Berühmte Volksfeste in Europa
Heute: Die „Feria de Abril“ in Spanien
Über 30.000 Volksfeste in Europa ziehen jedes Jahr Millionen Menschen in ihren Bann. Wohl kaum eine andere Kultursparte erreicht ein so großes Publikum. Viele der Veranstaltungen haben eine jahrhundertealte Tradition In einer Artikelserie stellen wir im Komet berühmte europäische Volksfeste vor. Folge 7: Die „Feria de Abril“ in Spanien.
Die „Feria de Abril“, das traditionelle Frühlingsfest in Sevilla, ist eines der internationalsten und beliebtesten Volksfeste Spaniens. 1847 als Viehmarkt ins Leben gerufen, gewann der Volksfestcharakter im Laufe der Zeit immer mehr an Gewicht und verdrängte schließlich den Handelsteil. Für die Sevillaner ist die alljährliche Teilnahme ein Muss. Eine Woche lang werden die über Tausend Buden des Festgeländes für sie zum zweiten Zuhause. Dort treffen sie sich mit den zahlreichen Touristen und feiern gemeinsam bis in die Morgenstunden. Tanz und Lebenslust schaffen eine ganz besondere Atmosphäre. Kein Wunder also, dass die Europäische Schausteller-Union in diesem Jahr vom 2. bis 5. Mai 2011 zum großen ESU-Treffen nach Sevilla einlädt (siehe Kasten).
![]() |
| Fahrgeschäfte locken jedes Jahr über 1,5 Millionen Besucher auf den Frühlingsmarkt von Sevilla. |
Offiziell beginnt die Fiesta montags um Mitternacht mit der „Lichterprobe“. Unzählige Glühbirnen und farbige Lampen erleuchten das Gelände und das fast 50 m hohe Haupttor in von Jahr zu Jahr wechselnden Anordnungen. Die auf dem Festgelände aufgestellten Buden und Hütten sind der Ort, wo während der Feria das tägliche Leben stattfindet. Die Buden gehören mehreren Partnern und verstehen sich als Treffpunkt für die Familie, wo Freunde, Verwandte und Gäste mit Regionalprodukten bewirtet werden, Wein trinken, singen, sich unterhalten und natürlich Sevillanas tanzen. Die gastfreundliche festliche Atmosphäre ist auch außerhalb der Festbuden zu spüren. Auf den Straßen wird getanzt und der offene Charakter der Sevillaner lädt alle Passanten zur Teilnahme ein.
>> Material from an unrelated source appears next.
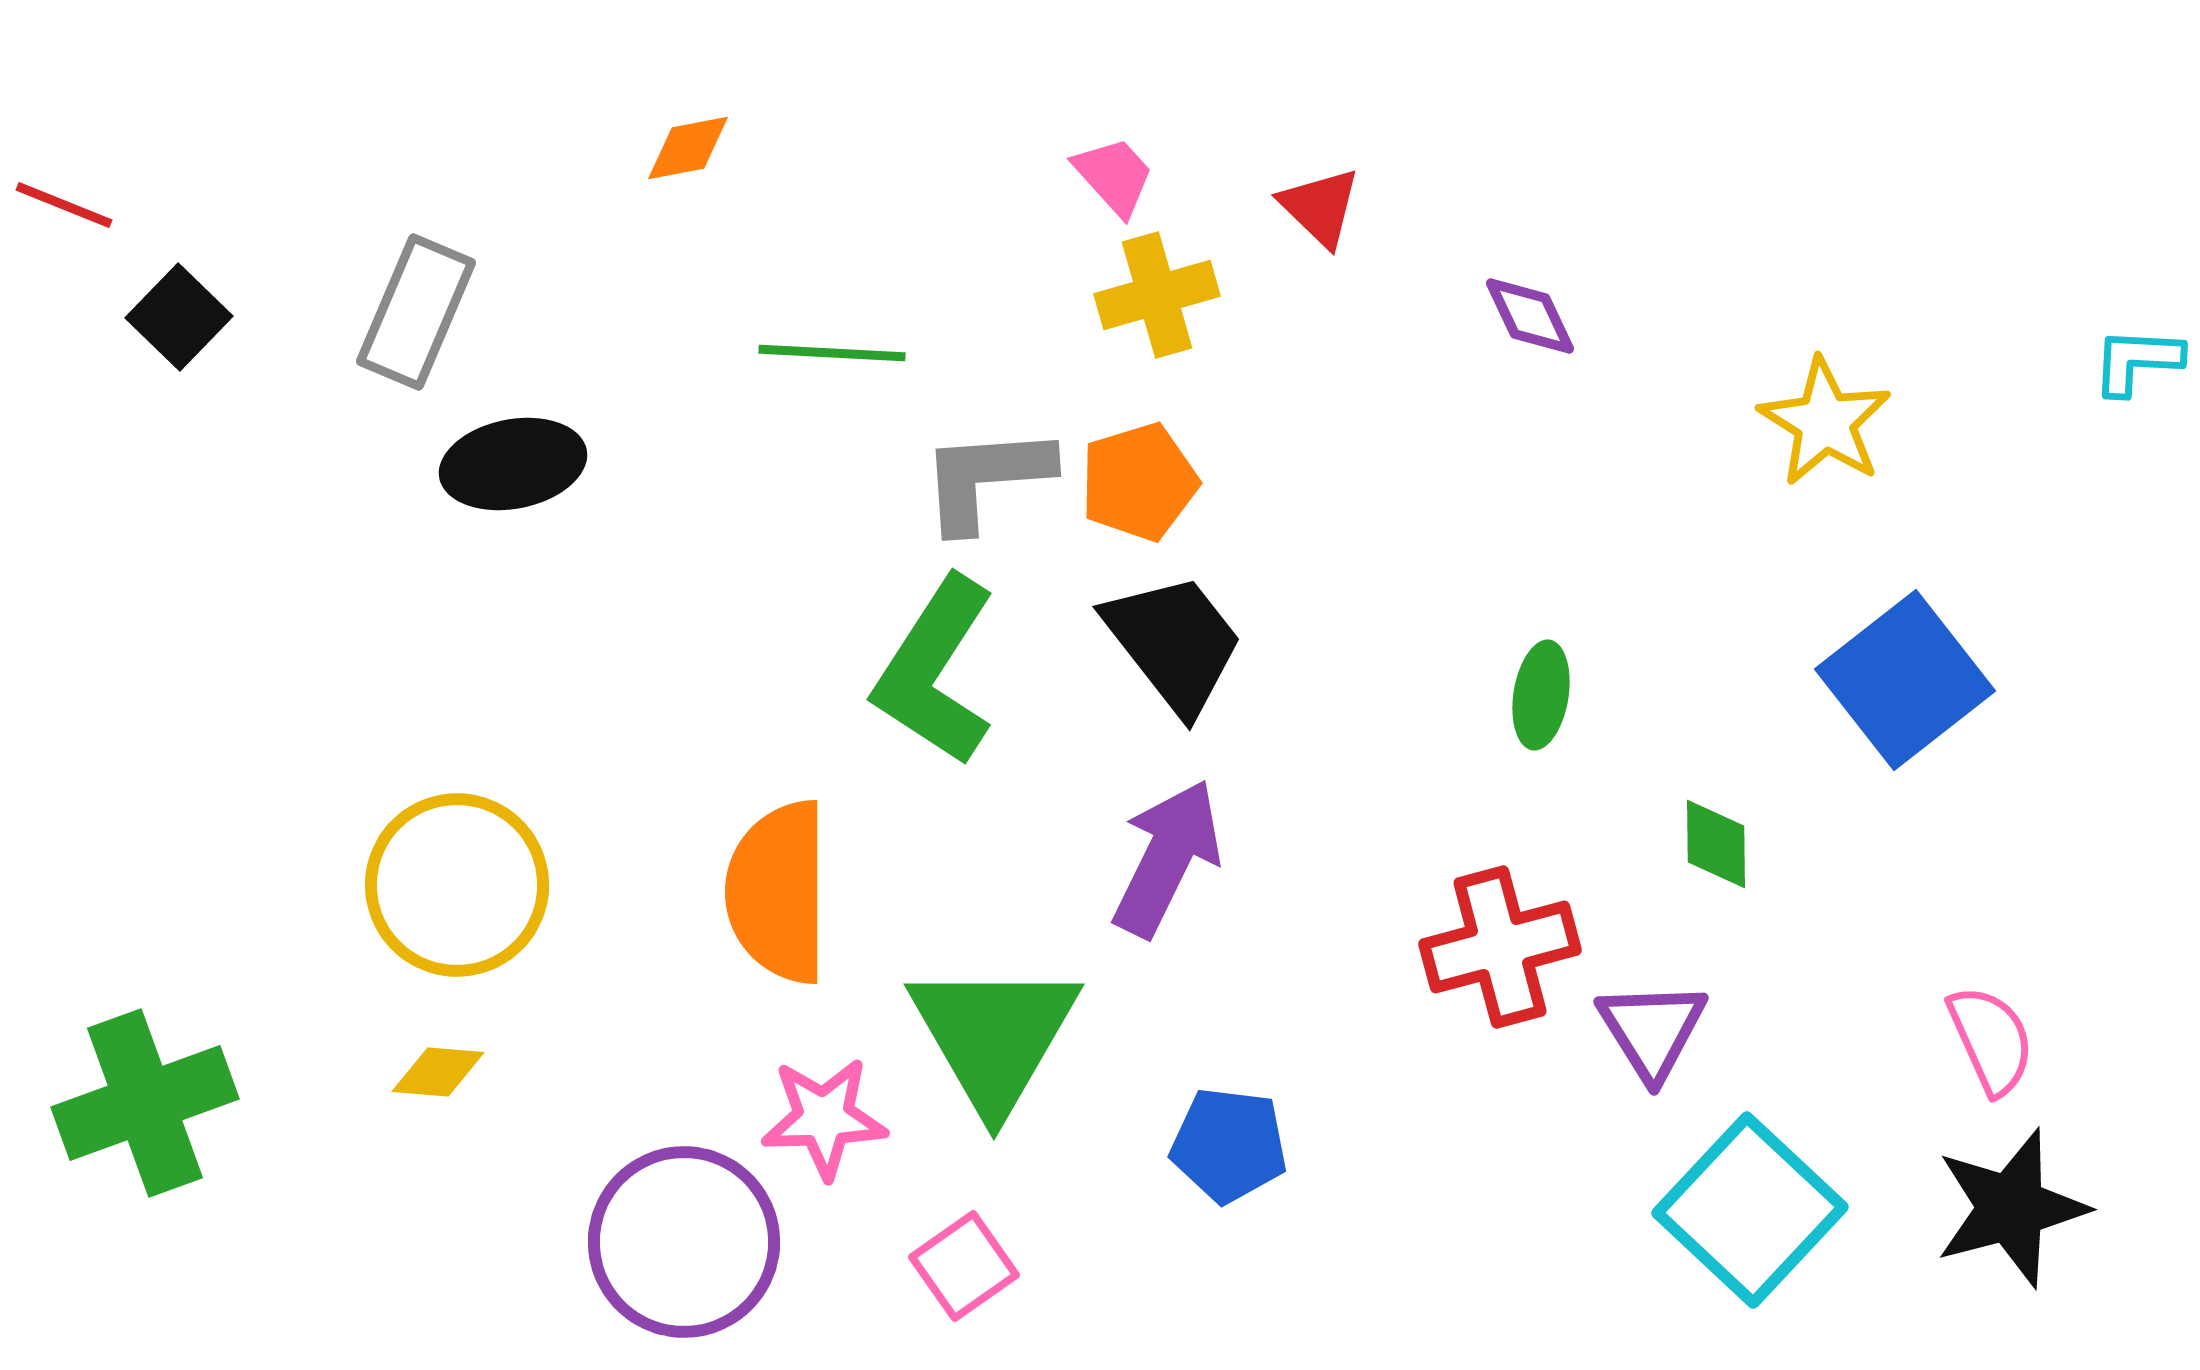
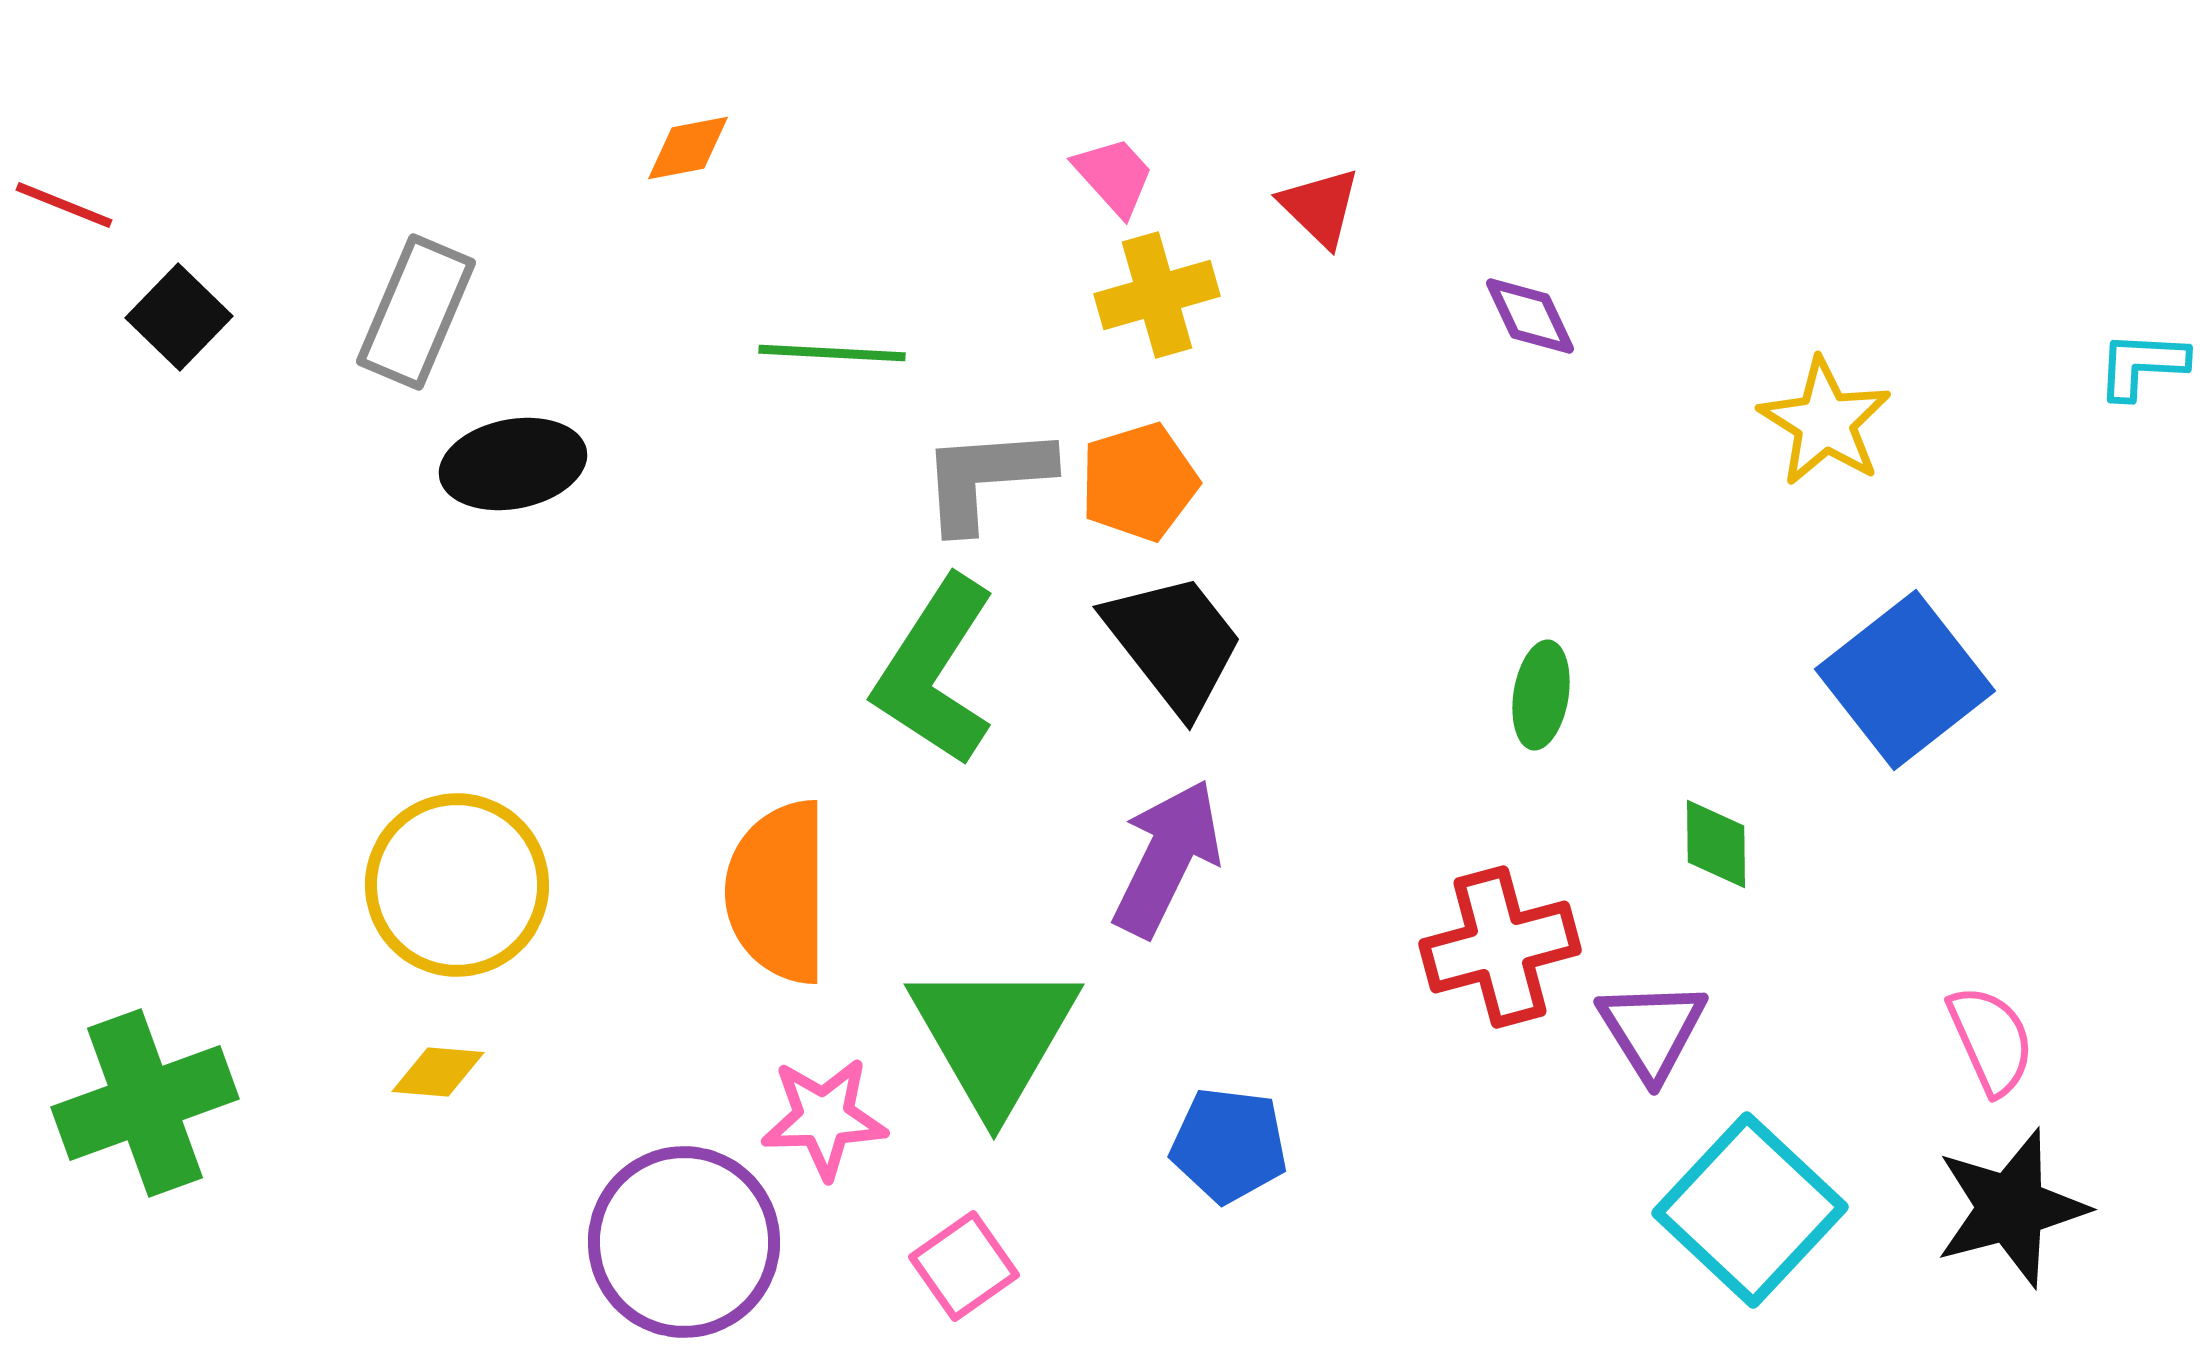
cyan L-shape: moved 5 px right, 4 px down
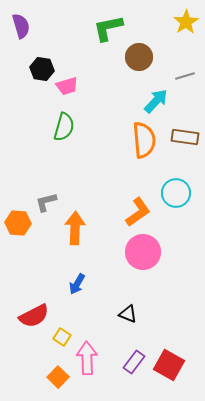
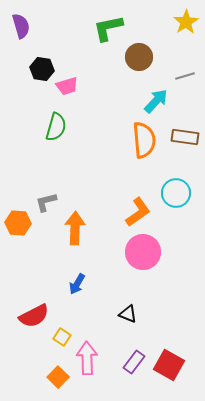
green semicircle: moved 8 px left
Die Feria de Abril ist Spaß in Reinkultur. Zu jeder Tages- und Nachtzeit ist das Festgelände mit seinen Buden voller Menschen, die sich vergnügen wollen. In diesen Tagen tritt der fröhliche, offene Charakter der Sevillaner noch deutlicher hervor. Jeder Zeitpunkt ist geeignet, um an den angeregten Unterhaltungen teilzunehmen oder sich spontan einer Gruppe Flamencotänzer anzuschließen.
![]() |
| Während einer Woche lebt man in Sevilla nur für die "Feria de Abril". |
Während der Festtage tragen die Besucher die typisch andalusischen Trachten. Die Männer sind mit dem traditionellen Anzug der Bauern bekleidet und die Frauen tragen Rüschenkleider im Stil der Flamencotänzerinnen und Zigeunerinnen. Tagsüber ist das Festgelände von zahlreichen Männern und Frauen zu Pferd und reich geschmückten Kutschen bevölkert. An diesem so genannten „Paseo de Caballos“ kann man in einer gemieteten Kutsche mit Kutscher teilnehmen. Gleich neben dem Festgelände befindet sich die Calle del Infierno, eine belebte Vergnügungsgegend mit zahlreichen Fahrgeschäften für Kinder und Erwachsene sowie Ständen mit Getränken und Erfrischungen. Eine weitere Hauptattraktion sind die Stierkämpfe. Die Corridas auf der Plaza de la Maestranza sind jeden Nachmittag gut besucht. Und nach einer Woche ausgelassenen Feierns beendet das eindrucksvolle Feuerwerk sonntags um Mitternacht die Feria de Abril bis zum nächsten Jahr.